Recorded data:
○ ○ ○ ○ ○ ○ ○

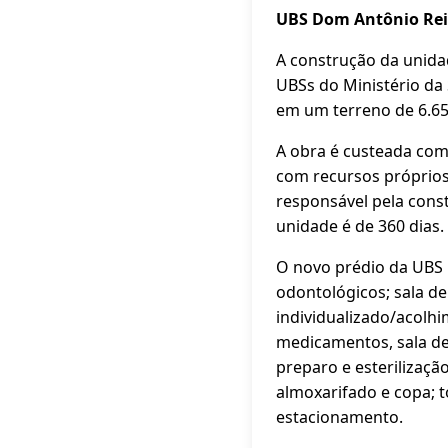
UBS Dom Antônio Rei
A construção da unida
UBSs do Ministério da
em um terreno de 6.657
A obra é custeada com
com recursos próprios 
responsável pela cons
unidade é de 360 dias.
O novo prédio da UBS 
odontológicos; sala d
individualizado/acolhi
medicamentos, sala de 
preparo e esterilizaçã
almoxarifado e copa; 
estacionamento.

○ ○ ○ ○ ○ ○ ○

About this task: This exercise calls for the lines from the one holding "preparo e esterilizaçã" through the end of the entries, transcribed exactly and with nothing more.

Finished exercise:
preparo e esterilizaçã
almoxarifado e copa; 
estacionamento.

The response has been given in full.